Expression analysis of stress responsive miRNA candidates by qPCR in four durum wheat genotypes.
GAPDH was used as an endogenous control. The fold change is shown as a log2 value of miRNA expression in the water deficit libraries/miRNA expression in the control libraries. FL = Flag leaf samples; H = Head samples; Be = EGA Bellaroi; Ta = Tamaroi; Tj = Tjilkuri; Ya = Yawa; Ath = Arabidopsis thaliana; Bdi = Brachypodium distachyon; Gma = Glycine max; Osa = Oryza sativa; Ttu = Triticum turgidum; Zma = Zea mays.
Fig 8.
Categorisation of predicted targets of four novel stress responsive miRNAs using Gene Ontology (GO) terms.

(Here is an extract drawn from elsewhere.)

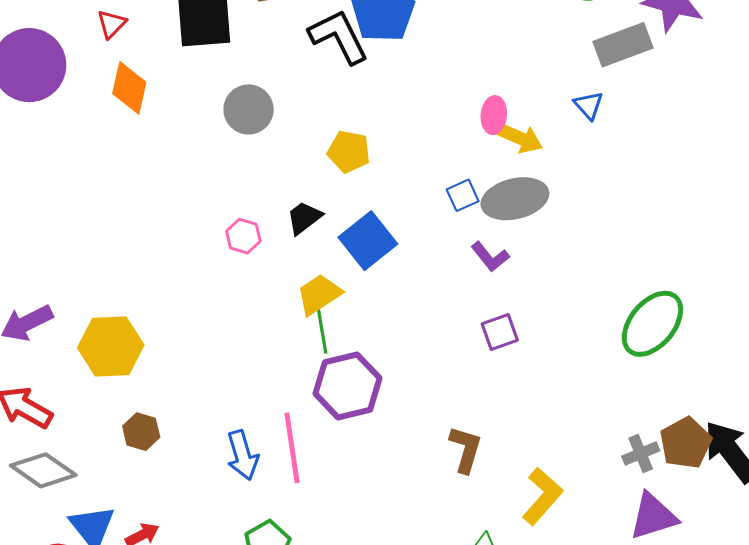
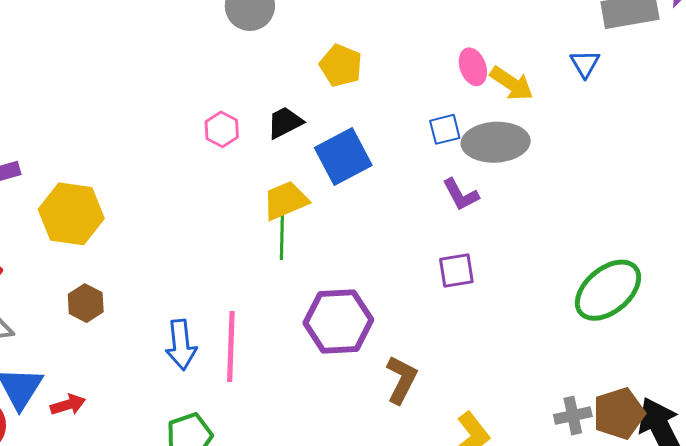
pink ellipse: (494, 115) -> (473, 67), moved, turned -36
purple hexagon: (348, 386) -> (338, 321), moved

Pie charts representing different GO categories are based on the number of target sequences enriched in each GO term. GO terms at level 8 are used for (A) cellular component categorisation. GO terms at level 3 are used in categorisation for (B) Molecular function, and (C) Biological processes. The percentage of each GO term is based on the number of targets enriched for that term relative to the total number of targets in each category. The GO level represents the position of a GO term in the GO hierarchy. The level of a GO term is the number of GO terms between that term and the Root Term of the Ontology.